Tourism experts warn of changing demographics
Tourism experts are warning Thailand to adapt to changing demographics and tourism interests as aging populations travel at an older age and younger generations choose more unique and experience-based destinations. Additionally, tourists are increasingly looking to cashless payments and real-time on demand service. Younger tourists, especially Chinese, expect basic services such as WiFi, internet and social media access. The Chinese market remains huge, but experts warn that the emerging economies of Muslim countries in the Middle East, India and South Asia will see larger numbers of tourists from those areas.

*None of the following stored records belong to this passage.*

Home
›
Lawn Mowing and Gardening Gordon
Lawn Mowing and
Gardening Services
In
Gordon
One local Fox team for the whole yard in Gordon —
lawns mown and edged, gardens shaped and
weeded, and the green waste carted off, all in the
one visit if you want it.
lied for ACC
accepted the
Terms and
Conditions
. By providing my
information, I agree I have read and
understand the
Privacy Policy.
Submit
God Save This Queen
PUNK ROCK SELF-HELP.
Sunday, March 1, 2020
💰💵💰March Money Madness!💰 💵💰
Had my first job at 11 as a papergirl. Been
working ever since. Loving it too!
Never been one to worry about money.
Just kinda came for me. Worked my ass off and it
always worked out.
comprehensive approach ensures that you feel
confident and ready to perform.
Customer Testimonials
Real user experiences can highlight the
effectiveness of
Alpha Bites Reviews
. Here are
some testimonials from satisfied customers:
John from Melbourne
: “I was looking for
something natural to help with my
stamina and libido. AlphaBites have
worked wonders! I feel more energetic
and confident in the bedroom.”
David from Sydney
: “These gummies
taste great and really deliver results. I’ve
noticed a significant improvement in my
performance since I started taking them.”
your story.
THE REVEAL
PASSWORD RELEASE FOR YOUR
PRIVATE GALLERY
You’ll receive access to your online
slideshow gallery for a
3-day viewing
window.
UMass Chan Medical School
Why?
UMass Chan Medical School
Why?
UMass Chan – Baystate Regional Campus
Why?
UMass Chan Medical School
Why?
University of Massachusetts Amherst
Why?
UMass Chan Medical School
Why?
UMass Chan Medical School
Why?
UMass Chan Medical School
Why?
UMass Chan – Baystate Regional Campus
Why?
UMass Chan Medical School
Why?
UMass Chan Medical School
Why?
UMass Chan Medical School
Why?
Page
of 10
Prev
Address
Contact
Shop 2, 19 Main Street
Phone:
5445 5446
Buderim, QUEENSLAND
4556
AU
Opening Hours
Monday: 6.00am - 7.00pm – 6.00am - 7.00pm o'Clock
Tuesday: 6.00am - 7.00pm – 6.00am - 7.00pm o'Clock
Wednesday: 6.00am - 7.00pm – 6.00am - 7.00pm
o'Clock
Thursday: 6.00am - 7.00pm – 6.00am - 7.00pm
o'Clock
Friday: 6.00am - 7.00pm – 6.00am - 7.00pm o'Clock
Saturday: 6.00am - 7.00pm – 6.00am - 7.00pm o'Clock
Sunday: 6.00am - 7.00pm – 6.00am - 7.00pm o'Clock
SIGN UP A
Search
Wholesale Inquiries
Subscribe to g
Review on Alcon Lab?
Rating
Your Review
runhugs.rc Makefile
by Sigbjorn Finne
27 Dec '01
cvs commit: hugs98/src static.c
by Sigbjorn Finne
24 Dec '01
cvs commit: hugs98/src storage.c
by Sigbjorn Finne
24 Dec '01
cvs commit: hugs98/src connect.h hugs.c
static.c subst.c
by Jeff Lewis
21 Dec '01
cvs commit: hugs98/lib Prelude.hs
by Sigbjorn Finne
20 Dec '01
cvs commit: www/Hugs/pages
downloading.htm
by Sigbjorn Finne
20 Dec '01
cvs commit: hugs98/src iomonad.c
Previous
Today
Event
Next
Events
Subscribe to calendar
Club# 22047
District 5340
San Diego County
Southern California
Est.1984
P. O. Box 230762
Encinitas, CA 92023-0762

The Land Traffic Management Commission met yesterday to discuss ongoing transportation projects; the Cabinet has already approved a draft of the Royal Decree for the implementation of the construction of the 58.5 km light rail tram route in Phuket, the line which will run from Tha Noon in Phangnga to Chalong intersection in the south of Phuket, will see the MRTA build the first phase from Phuket Airport to Chalong Circle with 24 stations. The Cabinet also approved the draft of the Royal Decree for development of a three tram lines in Chiang Mai, while the commission approved the master plan of Nakhon Ratchasima's light rail project with three routes, and the implementation of the first phase of construction of light rail in Khon Kaen. The Commission authorized the MRTA to handle the development of light rail in Phitsanulok and endorsed a 3km expansion of the Pink Line to Muang Thong Thani and a 2.6km expansion of the Yellow Line to link the Green Line at Phahon Yothin. The committee also approved of the construction of a new 9.8 km long road along the Chao Phraya River in Nonthaburi to ease traffic congestion, construction is expected to take 2-3 years.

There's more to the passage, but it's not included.